WHAT IS EXPECTED => Where the string "ensuring" shows up in a line of the records, copy that line.
*** Opening of DATASET ENTRIES ***
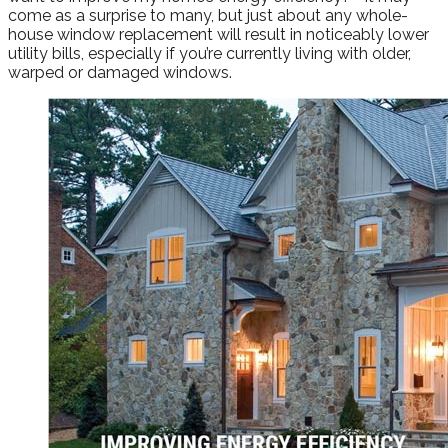
come as a surprise to many, but just about any whole-
house window replacement will result in noticeably lower
utility bills, especially if you’re currently living with older,
warped or damaged windows.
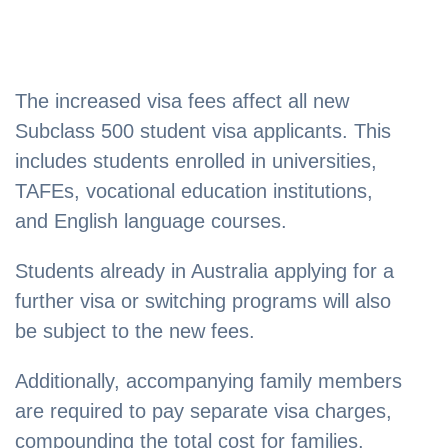
The increased visa fees affect all new
Subclass 500 student visa applicants. This
includes students enrolled in universities,
TAFEs, vocational education institutions,
and English language courses.
Students already in Australia applying for a
further visa or switching programs will also
be subject to the new fees.
Additionally, accompanying family members
are required to pay separate visa charges,
compounding the total cost for families.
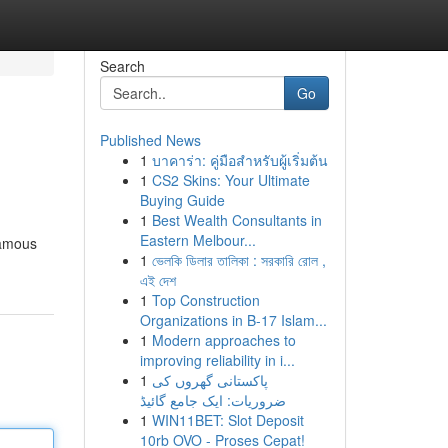
Search
Go
Published News
1
บาคาร่า: คู่มือสำหรับผู้เริ่มต้น
1
CS2 Skins: Your Ultimate
Buying Guide
1
Best Wealth Consultants in
Eastern Melbour...
 famous
1
ভেলকি ডিলার তালিকা : সরকারি রোল ,
এই দেশ
1
Top Construction
Organizations in B-17 Islam...
1
Modern approaches to
improving reliability in i...
1
پاکستانی گھروں کی
ضروریات: ایک جامع گائیڈ
1
WIN11BET: Slot Deposit
10rb OVO - Proses Cepat!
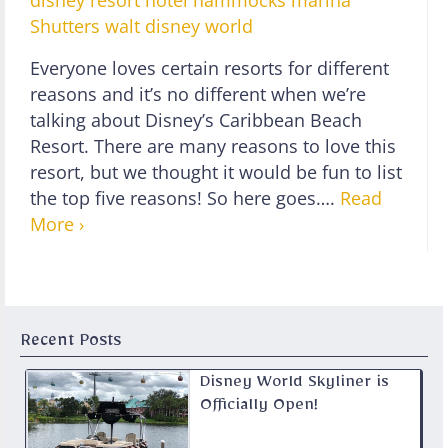
disney resort hotel
hammocks
marina
Shutters
walt disney world
Everyone loves certain resorts for different
reasons and it’s no different when we’re
talking about Disney’s Caribbean Beach
Resort. There are many reasons to love this
resort, but we thought it would be fun to list
the top five reasons! So here goes….
Read
More ›
Recent Posts
Disney World Skyliner is
Officially Open!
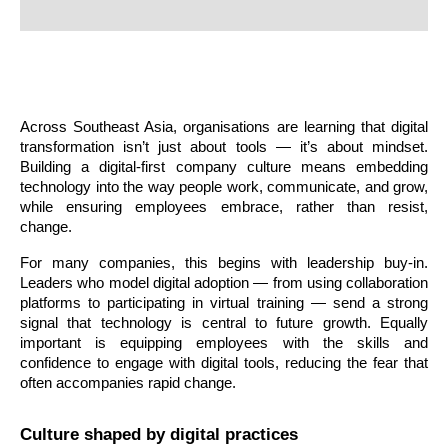
Across Southeast Asia, organisations are learning that digital 
transformation isn’t just about tools — it’s about mindset. 
Building a digital-first company culture means embedding 
technology into the way people work, communicate, and grow, 
while ensuring employees embrace, rather than resist, 
change.
For many companies, this begins with leadership buy-in. 
Leaders who model digital adoption — from using collaboration 
platforms to participating in virtual training — send a strong 
signal that technology is central to future growth. Equally 
important is equipping employees with the skills and 
confidence to engage with digital tools, reducing the fear that 
often accompanies rapid change.
Culture shaped by digital practices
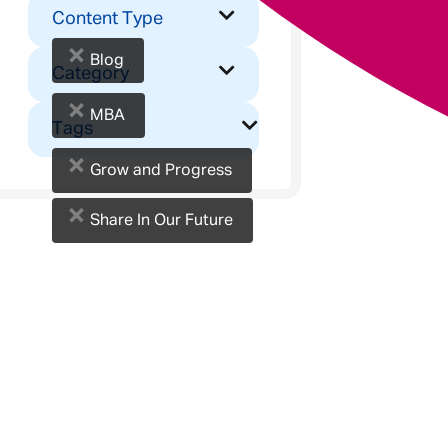
Content Type
×
Blog
Category
×
MBA
Tags
×
Grow and Progress
×
Share In Our Future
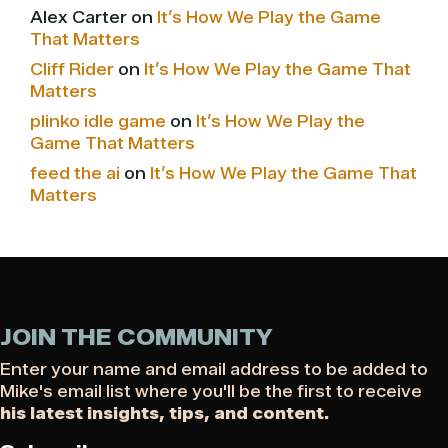
Alex Carter
on
It’s How We Play the Game
That Matters
Cliff Rider
on
It’s How We Play the Game That
Matters
plinko idle game
on
It’s How We Play the
Game That Matters
feed the ai
on
It’s How We Play the Game That
Matters
JOIN THE COMMUNITY
Enter your name and email address to be added to
Mike's email list where you'll be the first to receive
his latest insights, tips, and content.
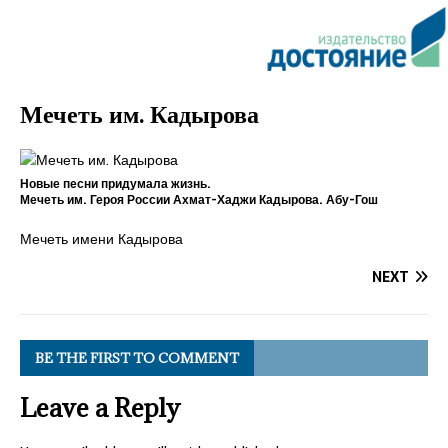
Мечеть им. Кадырова
Новые песни придумала жизнь.
Мечеть им. Героя России Ахмат-Хаджи Кадырова. Абу-Гош
Мечеть имени Кадырова
NEXT
BE THE FIRST TO COMMENT
Leave a Reply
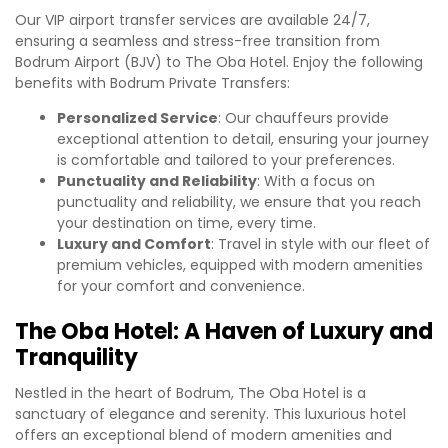
Our VIP airport transfer services are available 24/7,
ensuring a seamless and stress-free transition from
Bodrum Airport (BJV) to The Oba Hotel. Enjoy the following
benefits with Bodrum Private Transfers:
Personalized Service
: Our chauffeurs provide
exceptional attention to detail, ensuring your journey
is comfortable and tailored to your preferences.
Punctuality and Reliability
: With a focus on
punctuality and reliability, we ensure that you reach
your destination on time, every time.
Luxury and Comfort
: Travel in style with our fleet of
premium vehicles, equipped with modern amenities
for your comfort and convenience.
The Oba Hotel: A Haven of Luxury and
Tranquility
Nestled in the heart of Bodrum, The Oba Hotel is a
sanctuary of elegance and serenity. This luxurious hotel
offers an exceptional blend of modern amenities and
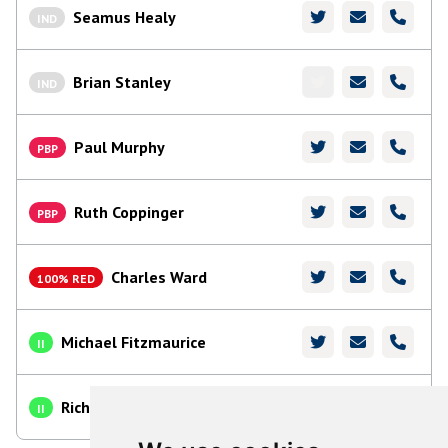
Seamus Healy
IND
Brian Stanley
IND
Paul Murphy
PBP
Ruth Coppinger
PBP
Charles Ward
100% RED
Michael Fitzmaurice
II
Richard O'Donoghue
II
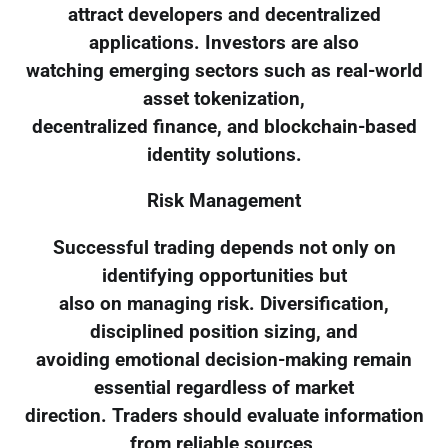
attract developers and decentralized
applications. Investors are also
watching emerging sectors such as real-world
asset tokenization,
decentralized finance, and blockchain-based
identity solutions.
Risk Management
Successful trading depends not only on
identifying opportunities but
also on managing risk. Diversification,
disciplined position sizing, and
avoiding emotional decision-making remain
essential regardless of market
direction. Traders should evaluate information
from reliable sources,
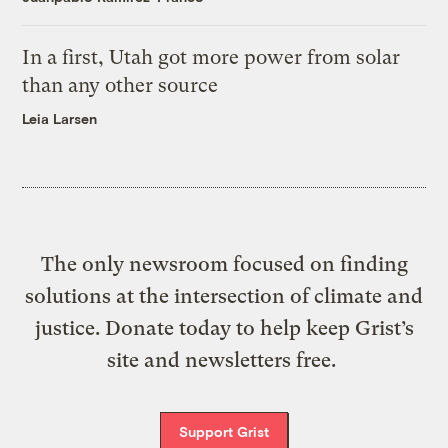
In a first, Utah got more power from solar
than any other source
Leia Larsen
The only newsroom focused on finding
solutions at the intersection of climate and
justice. Donate today to help keep Grist’s
site and newsletters free.
Support Grist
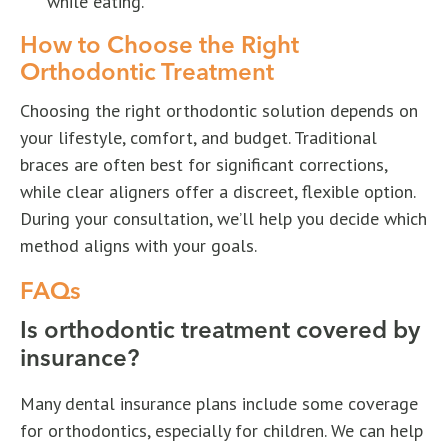
while eating.
How to Choose the Right
Orthodontic Treatment
Choosing the right orthodontic solution depends on
your lifestyle, comfort, and budget. Traditional
braces are often best for significant corrections,
while clear aligners offer a discreet, flexible option.
During your consultation, we’ll help you decide which
method aligns with your goals.
FAQs
Is orthodontic treatment covered by
insurance?
Many dental insurance plans include some coverage
for orthodontics, especially for children. We can help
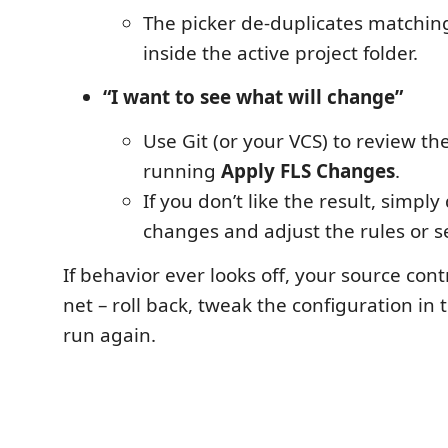
The picker de-duplicates matchin
inside the active project folder.
“I want to see what will change”
Use Git (or your VCS) to review the
running
Apply FLS Changes
.
If you don’t like the result, simply
changes and adjust the rules or se
If behavior ever looks off, your source contr
net – roll back, tweak the configuration in
run again.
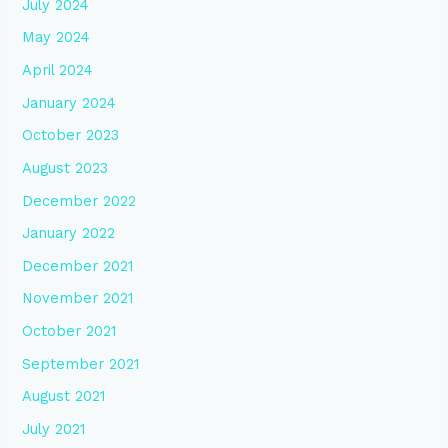
July 2024
May 2024
April 2024
January 2024
October 2023
August 2023
December 2022
January 2022
December 2021
November 2021
October 2021
September 2021
August 2021
July 2021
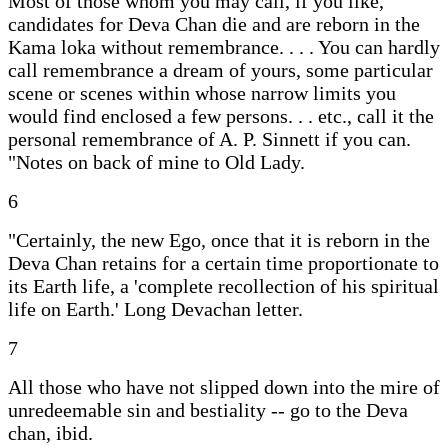
Most of those whom you may call, if you like,
candidates for Deva Chan die and are reborn in the
Kama loka without remembrance. . . . You can hardly
call remembrance a dream of yours, some particular
scene or scenes within whose narrow limits you
would find enclosed a few persons. . . etc., call it the
personal remembrance of A. P. Sinnett if you can.
"Notes on back of mine to Old Lady.
6
"Certainly, the new Ego, once that it is reborn in the
Deva Chan retains for a certain time proportionate to
its Earth life, a 'complete recollection of his spiritual
life on Earth.' Long Devachan letter.
7
All those who have not slipped down into the mire of
unredeemable sin and bestiality -- go to the Deva
chan, ibid.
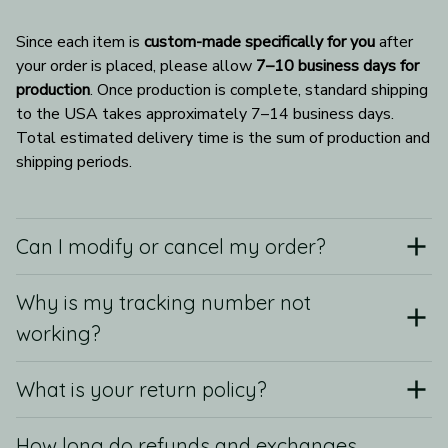
Since each item is 
custom-made specifically for you
 after 
your order is placed, please allow 
7–10 business days for 
production
. Once production is complete, standard shipping 
to the USA takes approximately 7–14 business days. 
Total estimated delivery time is the sum of production and 
shipping periods.
Can I modify or cancel my order?
Why is my tracking number not
working?
What is your return policy?
How long do refunds and exchanges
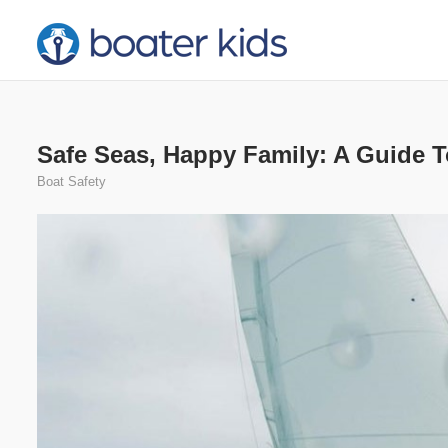
Skip
to
content
Safe Seas, Happy Family: A Guide T
Boat Safety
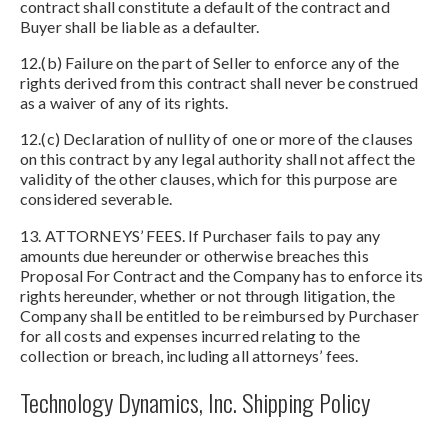
contract shall constitute a default of the contract and
Buyer shall be liable as a defaulter.
12.(b) Failure on the part of Seller to enforce any of the
rights derived from this contract shall never be construed
as a waiver of any of its rights.
12.(c) Declaration of nullity of one or more of the clauses
on this contract by any legal authority shall not affect the
validity of the other clauses, which for this purpose are
considered severable.
13. ATTORNEYS’ FEES. If Purchaser fails to pay any
amounts due hereunder or otherwise breaches this
Proposal For Contract and the Company has to enforce its
rights hereunder, whether or not through litigation, the
Company shall be entitled to be reimbursed by Purchaser
for all costs and expenses incurred relating to the
collection or breach, including all attorneys’ fees.
Technology Dynamics, Inc. Shipping Policy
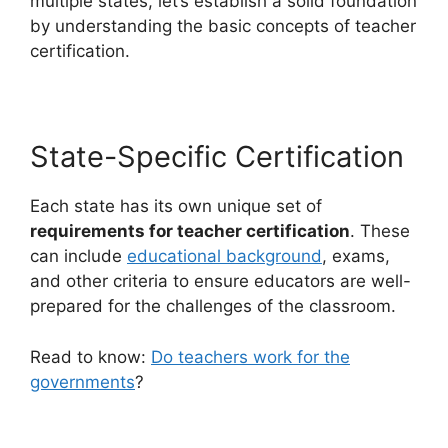
multiple states, let’s establish a solid foundation
by understanding the basic concepts of teacher
certification.
State-Specific Certification
Each state has its own unique set of
requirements for teacher certification
. These
can include
educational background
, exams,
and other criteria to ensure educators are well-
prepared for the challenges of the classroom.
Read to know:
Do teachers work for the
governments
?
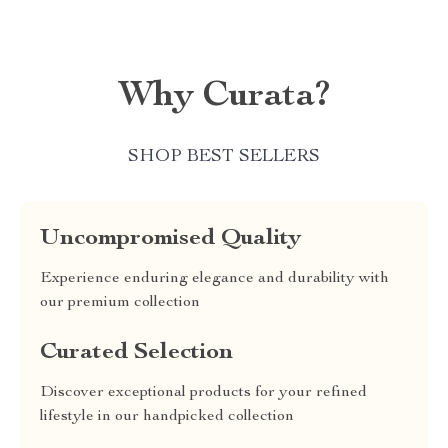
Why Curata?
SHOP BEST SELLERS
Uncompromised Quality
Experience enduring elegance and durability with
our premium collection
Curated Selection
Discover exceptional products for your refined
lifestyle in our handpicked collection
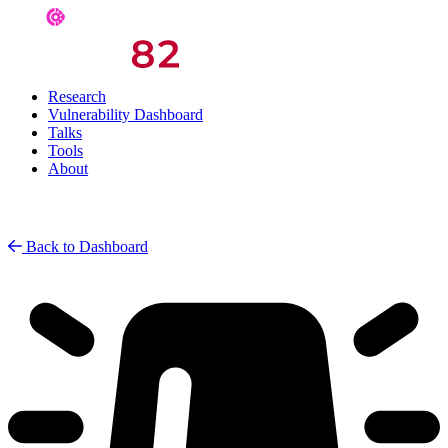
Research
Vulnerability Dashboard
Talks
Tools
About
Back to Dashboard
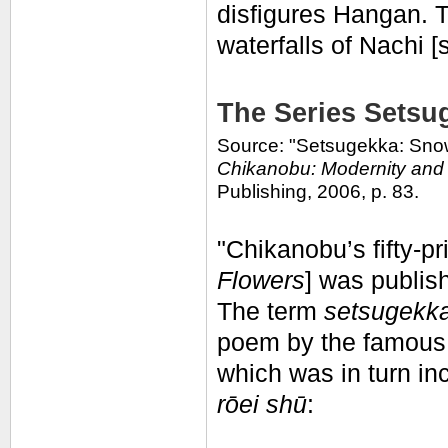
disfigures Hangan. T
waterfalls of Nachi [
The Series Setsu
Source: "Setsugekka: Snow
Chikanobu: Modernity and 
Publishing, 2006, p. 83.
"Chikanobu’s fifty-pr
Flowers
] was publi
The term
setsugekka
poem by the famous 
which was in turn in
rōei shū
:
*** Close of DATASET ENTRIES ***
REPLY =>
while ensuring employees embrace, rather than resist, 
ensuring a seamless and stress-free transition from
exceptional attention to detail, ensuring your journey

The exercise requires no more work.